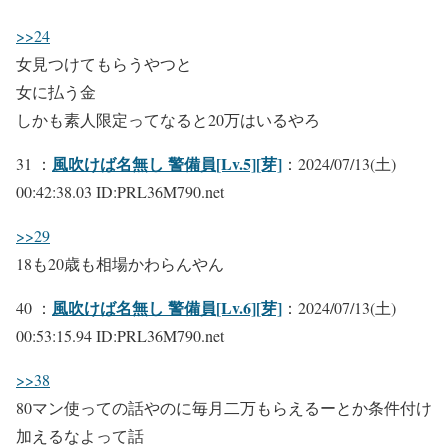
>>24
女見つけてもらうやつと
女に払う金
しかも素人限定ってなると20万はいるやろ
風吹けば名無し 警備員[Lv.5][芽]
31 ：
：2024/07/13(土)
00:42:38.03 ID:PRL36M790.net
>>29
18も20歳も相場かわらんやん
風吹けば名無し 警備員[Lv.6][芽]
40 ：
：2024/07/13(土)
00:53:15.94 ID:PRL36M790.net
>>38
80マン使っての話やのに毎月二万もらえるーとか条件付け
加えるなよって話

|---|

TASK PROMPT:
Every entry, exactly as written: transcribe it, passing over any pictures.

SOLUTION TO THIS PROBLEM:
>>24
女見つけてもらうやつと
女に払う金
しかも素人限定ってなると20万はいるやろ
風吹けば名無し 警備員[Lv.5][芽]
31 ：
：2024/07/13(土)
00:42:38.03 ID:PRL36M790.net
>>29
18も20歳も相場かわらんやん
風吹けば名無し 警備員[Lv.6][芽]
40 ：
：2024/07/13(土)
00:53:15.94 ID:PRL36M790.net
>>38
80マン使っての話やのに毎月二万もらえるーとか条件付け
加えるなよって話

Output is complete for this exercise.